This statement made it clear that the court was changing its original ruling because the defense was now content not to have all of the transcripts read in full by the jury in open court. No objection or other comment was offered by the defense at this point. The court subsequently made clear to defense counsel that they could have the jury read the entire transcript of any conversation upon which they were cross-examining if they so wished.


Finally, the court reiterated the instruction it gave the jury when the transcripts were first introduced, advising the jury that the "transcripts are like any other evidence. That is, you must consider all the evidence received in the case as a whole and not place undue emphasis on the transcripts." The court then sent all of the admitted transcripts, including the ones not read by the jury in open court, into the jury room. There was no objection from defense counsel. The tapes were not sent into the jury room, but the jury was advised that it could listen to tapes upon request; no request was made.

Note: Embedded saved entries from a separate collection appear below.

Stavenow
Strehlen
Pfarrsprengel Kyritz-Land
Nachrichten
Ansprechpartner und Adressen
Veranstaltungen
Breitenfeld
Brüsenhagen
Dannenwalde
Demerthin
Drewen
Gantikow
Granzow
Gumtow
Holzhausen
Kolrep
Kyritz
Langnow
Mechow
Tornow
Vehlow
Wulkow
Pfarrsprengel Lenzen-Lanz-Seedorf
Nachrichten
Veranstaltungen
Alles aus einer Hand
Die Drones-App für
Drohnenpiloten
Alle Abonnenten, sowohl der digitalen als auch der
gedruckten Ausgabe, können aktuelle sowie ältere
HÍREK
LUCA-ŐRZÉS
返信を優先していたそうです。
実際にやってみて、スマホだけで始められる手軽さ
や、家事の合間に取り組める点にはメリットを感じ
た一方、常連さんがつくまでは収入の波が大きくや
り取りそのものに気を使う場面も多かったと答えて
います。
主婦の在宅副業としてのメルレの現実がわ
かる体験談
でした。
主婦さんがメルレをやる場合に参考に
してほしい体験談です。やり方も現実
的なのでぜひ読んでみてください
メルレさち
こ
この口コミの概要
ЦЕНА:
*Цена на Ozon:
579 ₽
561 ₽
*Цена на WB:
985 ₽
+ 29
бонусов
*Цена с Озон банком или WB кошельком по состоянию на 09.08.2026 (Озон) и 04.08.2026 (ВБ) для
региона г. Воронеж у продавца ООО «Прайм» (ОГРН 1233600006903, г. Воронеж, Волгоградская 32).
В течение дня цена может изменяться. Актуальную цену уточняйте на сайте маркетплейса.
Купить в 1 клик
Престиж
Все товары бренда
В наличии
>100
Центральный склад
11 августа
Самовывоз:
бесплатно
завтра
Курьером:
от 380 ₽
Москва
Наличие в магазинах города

On this record, we conclude that the district court committed no reversible error in failing to have the jury read all of the transcripts in open court, or in sending all of the transcripts to the jury room. Although the court deviated from its original ruling that contemplated the jury's reading all of the admitted tapes in full, defense counsel appear to have acquiesced in the deviation. Once the failure to read the transcripts in open court is excused, we find no abuse of discretion in sending the transcripts to the jury room when there is no cognizable dispute concerning the accuracy of the translation. See United States v. Taghipour, 964 F.2d 908, 910 (9th Cir.), cert. denied, 506 U.S. 899, 113 S.Ct. 283, 121 L.Ed.2d 210 (1992).

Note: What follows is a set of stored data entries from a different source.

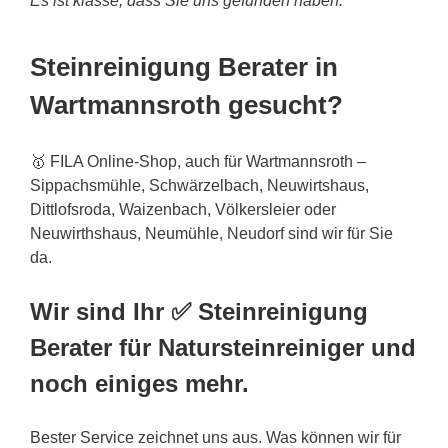
Es ist klasse, dass Sie uns gefunden haben.
Steinreinigung Berater in
Wartmannsroth gesucht?
🥇 FILA Online-Shop, auch für Wartmannsroth –
Sippachsmühle, Schwärzelbach, Neuwirtshaus,
Dittlofsroda, Waizenbach, Völkersleier oder
Neuwirthshaus, Neumühle, Neudorf sind wir für Sie
da.
Wir sind Ihr ✅ Steinreinigung
Berater für Natursteinreiniger und
noch einiges mehr.
Bester Service zeichnet uns aus. Was können wir für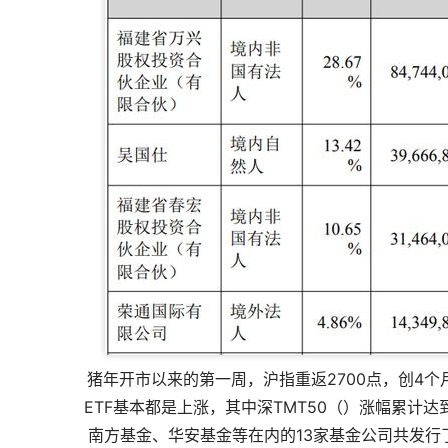
猪年开市以来的第一周，沪指重返2700点，创4个月
ETF基本都是上涨，其中深TMT50（）涨幅累计达
南方基金、华安基金等在内的13家基金公司共发行了2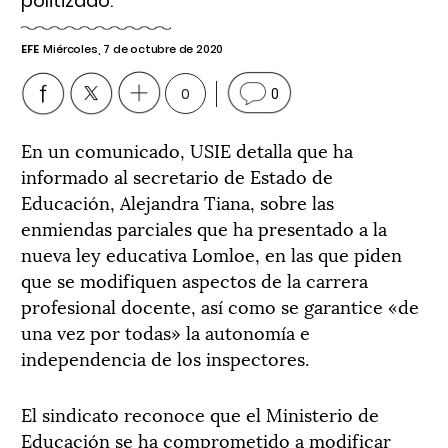
politizado.
EFE
Miércoles, 7 de octubre de 2020
0
0
En un comunicado, USIE detalla que ha
informado al secretario de Estado de
Educación, Alejandra Tiana, sobre las
enmiendas parciales que ha presentado a la
nueva ley educativa Lomloe, en las que piden
que se modifiquen aspectos de la carrera
profesional docente, así como se garantice «de
una vez por todas» la autonomía e
independencia de los inspectores.
El sindicato reconoce que el Ministerio de
Educación se ha comprometido a modificar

It is not unprecedented for a trial court to send translated transcripts to the jury room without having them read in full in open court. In United States v. Pena-Espinoza, 47 F.3d 356 (9th Cir.1995), we held that, although it was not a preferred procedure, a district court did not commit reversible error in permitting readers merely to read summaries of translated transcripts of tape recordings, rather then the entire transcripts. Id. at 360. The full transcripts were made available to the jury during its deliberations. Id. The point of contention in Pena-Espinoza was that the summaries allegedly contained distortions and editorializing, see id.; no such infirmity existed in our case. While it is still not a preferred procedure to send translated transcripts into the jury room when they have not been read to or by the jury in open court, that occurrence similarly did not constitute reversible error in our case, in light of defense counsels' acquiescence. See United States v. Magana, 118 F.3d 1173, 1183-84 (7th Cir.1997) (no reversible error in sending transcripts of unplayed tapes to jury room in absence of "specific motion" to the contrary). Certainly the court's treatment of the transcripts in these circumstances was not an act that " 'seriously affect[s] the fairness, integrity or public reputation of judicial proceedings,' " so as to merit reversal as plain error. United States v. Olano, 507 U.S. 725, 736, 113 S.Ct. 1770, 1779, 123 L.Ed.2d 508 (1993) (quoting United States v. Atkinson, 297 U.S. 157, 160, 56 S.Ct. 391, 392, 80 L.Ed. 555 (1936)); see also Johnson v. United States, 520 U.S. 461, ----, 117 S.Ct. 1544, 1550, 137 L.Ed.2d 718 (1997) (even if error is assumed to be structural, plain error review is not compelled).


b. Declining to play the foreign-language tapes for the jury.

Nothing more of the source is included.